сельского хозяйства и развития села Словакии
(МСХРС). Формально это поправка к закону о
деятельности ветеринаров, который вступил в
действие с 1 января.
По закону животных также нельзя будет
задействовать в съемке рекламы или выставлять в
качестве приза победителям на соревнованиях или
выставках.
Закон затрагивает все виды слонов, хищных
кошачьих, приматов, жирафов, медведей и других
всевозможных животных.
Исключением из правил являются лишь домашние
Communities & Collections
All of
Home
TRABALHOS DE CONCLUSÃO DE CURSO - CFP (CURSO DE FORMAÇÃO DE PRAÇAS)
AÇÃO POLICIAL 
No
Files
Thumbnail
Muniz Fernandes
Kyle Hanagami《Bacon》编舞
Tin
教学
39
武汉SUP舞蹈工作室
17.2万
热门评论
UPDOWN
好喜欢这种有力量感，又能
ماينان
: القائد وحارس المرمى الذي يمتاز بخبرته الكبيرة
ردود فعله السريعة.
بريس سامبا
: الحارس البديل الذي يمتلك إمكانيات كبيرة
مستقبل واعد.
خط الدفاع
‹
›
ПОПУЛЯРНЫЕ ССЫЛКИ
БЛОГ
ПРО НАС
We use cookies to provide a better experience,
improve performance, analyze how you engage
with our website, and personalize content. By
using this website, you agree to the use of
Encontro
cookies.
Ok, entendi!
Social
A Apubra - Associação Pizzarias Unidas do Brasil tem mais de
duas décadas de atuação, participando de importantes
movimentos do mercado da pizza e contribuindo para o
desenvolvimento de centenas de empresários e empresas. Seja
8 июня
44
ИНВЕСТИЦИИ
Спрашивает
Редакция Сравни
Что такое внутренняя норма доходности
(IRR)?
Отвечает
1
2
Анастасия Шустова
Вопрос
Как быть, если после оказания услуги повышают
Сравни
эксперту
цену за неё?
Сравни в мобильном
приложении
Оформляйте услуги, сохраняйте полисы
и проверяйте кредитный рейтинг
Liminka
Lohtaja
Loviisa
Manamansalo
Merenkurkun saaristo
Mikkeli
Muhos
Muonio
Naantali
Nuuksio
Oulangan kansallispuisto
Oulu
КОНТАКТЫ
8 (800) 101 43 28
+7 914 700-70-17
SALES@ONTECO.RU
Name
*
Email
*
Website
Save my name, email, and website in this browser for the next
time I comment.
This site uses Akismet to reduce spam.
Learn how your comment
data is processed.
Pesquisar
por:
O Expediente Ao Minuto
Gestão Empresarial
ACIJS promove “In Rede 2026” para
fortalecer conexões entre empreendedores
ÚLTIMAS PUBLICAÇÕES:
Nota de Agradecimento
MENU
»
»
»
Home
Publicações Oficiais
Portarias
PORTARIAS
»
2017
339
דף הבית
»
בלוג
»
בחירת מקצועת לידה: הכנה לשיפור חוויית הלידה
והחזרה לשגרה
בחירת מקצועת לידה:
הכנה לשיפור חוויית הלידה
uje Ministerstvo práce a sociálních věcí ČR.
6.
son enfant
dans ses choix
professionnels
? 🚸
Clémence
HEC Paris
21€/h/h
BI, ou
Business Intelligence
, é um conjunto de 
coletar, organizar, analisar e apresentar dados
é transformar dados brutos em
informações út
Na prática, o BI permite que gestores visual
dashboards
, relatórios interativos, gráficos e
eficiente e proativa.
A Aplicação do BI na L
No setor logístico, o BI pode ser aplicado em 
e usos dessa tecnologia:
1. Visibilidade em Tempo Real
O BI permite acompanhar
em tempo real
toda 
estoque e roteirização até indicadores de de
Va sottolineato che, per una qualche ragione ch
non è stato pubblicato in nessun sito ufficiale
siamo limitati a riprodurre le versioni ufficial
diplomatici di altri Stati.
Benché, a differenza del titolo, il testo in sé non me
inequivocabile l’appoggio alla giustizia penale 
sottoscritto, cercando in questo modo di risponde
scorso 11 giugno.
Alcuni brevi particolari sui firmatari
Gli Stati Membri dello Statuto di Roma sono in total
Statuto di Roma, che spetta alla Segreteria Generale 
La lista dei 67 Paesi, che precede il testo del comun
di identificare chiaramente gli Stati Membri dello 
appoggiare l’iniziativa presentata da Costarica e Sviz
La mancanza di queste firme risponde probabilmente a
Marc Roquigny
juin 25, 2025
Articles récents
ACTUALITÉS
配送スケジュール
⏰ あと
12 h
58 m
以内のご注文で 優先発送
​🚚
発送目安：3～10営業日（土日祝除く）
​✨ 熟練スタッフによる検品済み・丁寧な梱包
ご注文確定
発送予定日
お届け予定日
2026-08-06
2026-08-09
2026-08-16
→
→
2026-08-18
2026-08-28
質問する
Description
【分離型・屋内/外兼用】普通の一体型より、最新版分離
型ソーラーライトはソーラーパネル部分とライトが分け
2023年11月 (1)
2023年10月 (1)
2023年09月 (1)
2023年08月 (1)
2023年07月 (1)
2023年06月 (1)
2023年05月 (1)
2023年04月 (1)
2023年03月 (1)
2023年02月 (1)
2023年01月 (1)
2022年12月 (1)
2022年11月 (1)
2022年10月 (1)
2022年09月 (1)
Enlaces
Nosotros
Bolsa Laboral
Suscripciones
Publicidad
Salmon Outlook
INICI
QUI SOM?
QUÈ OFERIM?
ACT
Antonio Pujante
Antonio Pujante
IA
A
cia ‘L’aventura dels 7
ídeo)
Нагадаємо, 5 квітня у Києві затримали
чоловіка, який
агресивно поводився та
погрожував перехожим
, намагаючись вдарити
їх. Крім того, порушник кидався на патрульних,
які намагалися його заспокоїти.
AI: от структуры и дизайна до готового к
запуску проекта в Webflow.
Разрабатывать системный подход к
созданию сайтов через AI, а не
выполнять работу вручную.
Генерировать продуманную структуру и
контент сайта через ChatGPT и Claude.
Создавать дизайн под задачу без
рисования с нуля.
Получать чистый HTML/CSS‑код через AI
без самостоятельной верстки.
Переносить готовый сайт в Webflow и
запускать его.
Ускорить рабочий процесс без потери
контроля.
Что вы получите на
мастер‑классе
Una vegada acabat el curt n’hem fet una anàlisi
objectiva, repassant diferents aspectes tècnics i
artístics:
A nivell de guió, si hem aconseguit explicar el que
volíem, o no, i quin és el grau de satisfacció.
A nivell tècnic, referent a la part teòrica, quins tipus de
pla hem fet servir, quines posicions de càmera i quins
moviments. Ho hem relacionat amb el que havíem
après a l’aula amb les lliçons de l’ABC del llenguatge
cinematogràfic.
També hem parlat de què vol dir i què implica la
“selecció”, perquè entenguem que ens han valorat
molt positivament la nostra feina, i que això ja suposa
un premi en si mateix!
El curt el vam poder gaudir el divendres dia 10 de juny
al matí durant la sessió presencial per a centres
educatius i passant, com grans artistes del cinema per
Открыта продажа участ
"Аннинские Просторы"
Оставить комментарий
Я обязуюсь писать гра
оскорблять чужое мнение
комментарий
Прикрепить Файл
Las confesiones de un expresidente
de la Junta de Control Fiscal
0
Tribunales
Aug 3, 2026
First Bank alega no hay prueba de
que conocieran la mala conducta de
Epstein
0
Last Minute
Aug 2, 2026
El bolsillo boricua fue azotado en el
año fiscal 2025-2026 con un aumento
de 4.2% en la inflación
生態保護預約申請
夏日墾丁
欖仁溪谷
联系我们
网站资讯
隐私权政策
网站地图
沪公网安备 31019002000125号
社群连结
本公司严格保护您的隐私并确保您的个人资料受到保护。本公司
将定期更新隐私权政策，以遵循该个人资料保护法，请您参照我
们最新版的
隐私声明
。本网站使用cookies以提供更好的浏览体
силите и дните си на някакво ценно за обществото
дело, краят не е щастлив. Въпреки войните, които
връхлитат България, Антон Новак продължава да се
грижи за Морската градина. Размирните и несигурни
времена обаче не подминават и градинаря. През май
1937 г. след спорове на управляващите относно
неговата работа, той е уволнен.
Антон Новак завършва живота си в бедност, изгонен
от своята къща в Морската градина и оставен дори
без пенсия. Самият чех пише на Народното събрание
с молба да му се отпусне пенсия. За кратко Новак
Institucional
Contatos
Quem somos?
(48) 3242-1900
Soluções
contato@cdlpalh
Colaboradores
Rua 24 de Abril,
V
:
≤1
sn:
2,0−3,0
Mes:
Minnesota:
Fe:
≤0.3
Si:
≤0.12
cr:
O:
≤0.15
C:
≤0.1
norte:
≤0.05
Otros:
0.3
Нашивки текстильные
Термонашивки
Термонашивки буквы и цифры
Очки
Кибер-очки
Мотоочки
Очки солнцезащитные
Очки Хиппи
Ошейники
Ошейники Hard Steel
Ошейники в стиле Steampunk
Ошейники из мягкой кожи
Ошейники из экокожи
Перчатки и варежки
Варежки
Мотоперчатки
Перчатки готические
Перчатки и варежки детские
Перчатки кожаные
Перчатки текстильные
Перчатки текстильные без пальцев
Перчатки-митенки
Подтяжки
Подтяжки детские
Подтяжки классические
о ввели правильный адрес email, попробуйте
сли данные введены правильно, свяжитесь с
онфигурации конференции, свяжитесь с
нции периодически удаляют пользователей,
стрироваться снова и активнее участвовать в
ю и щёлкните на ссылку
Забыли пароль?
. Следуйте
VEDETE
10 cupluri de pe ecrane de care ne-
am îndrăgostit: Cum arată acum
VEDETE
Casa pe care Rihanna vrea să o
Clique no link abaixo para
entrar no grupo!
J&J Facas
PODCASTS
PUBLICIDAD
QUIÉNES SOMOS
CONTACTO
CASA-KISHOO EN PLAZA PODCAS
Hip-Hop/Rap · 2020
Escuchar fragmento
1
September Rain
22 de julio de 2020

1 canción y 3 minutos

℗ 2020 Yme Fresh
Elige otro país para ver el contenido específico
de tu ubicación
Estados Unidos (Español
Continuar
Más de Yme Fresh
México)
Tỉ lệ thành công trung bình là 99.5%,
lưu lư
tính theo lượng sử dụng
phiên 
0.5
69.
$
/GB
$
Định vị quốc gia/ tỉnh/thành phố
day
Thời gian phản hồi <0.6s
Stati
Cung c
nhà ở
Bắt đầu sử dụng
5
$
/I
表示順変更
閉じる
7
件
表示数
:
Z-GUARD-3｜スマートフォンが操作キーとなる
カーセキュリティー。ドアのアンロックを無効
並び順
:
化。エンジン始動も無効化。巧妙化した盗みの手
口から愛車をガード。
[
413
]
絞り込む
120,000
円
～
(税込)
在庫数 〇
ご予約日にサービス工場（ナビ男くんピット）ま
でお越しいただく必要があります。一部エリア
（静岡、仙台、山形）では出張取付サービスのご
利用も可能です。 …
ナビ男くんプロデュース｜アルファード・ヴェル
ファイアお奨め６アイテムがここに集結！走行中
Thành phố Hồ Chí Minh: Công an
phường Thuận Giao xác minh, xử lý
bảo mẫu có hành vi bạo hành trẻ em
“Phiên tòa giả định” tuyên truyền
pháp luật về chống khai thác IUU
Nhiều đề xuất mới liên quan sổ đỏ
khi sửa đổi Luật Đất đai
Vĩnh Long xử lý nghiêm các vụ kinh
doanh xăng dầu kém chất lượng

____________________

The task:
Once the line with "ردود فعله السريعة." is found in the records above, print exactly that line and every line after it through the line with "A Apubra - Associação".

Solution to this task:
ردود فعله السريعة.
بريس سامبا
: الحارس البديل الذي يمتلك إمكانيات كبيرة
مستقبل واعد.
خط الدفاع
‹
›
ПОПУЛЯРНЫЕ ССЫЛКИ
БЛОГ
ПРО НАС
We use cookies to provide a better experience,
improve performance, analyze how you engage
with our website, and personalize content. By
using this website, you agree to the use of
Encontro
cookies.
Ok, entendi!
Social
A Apubra - Associação Pizzarias Unidas do Brasil tem mais de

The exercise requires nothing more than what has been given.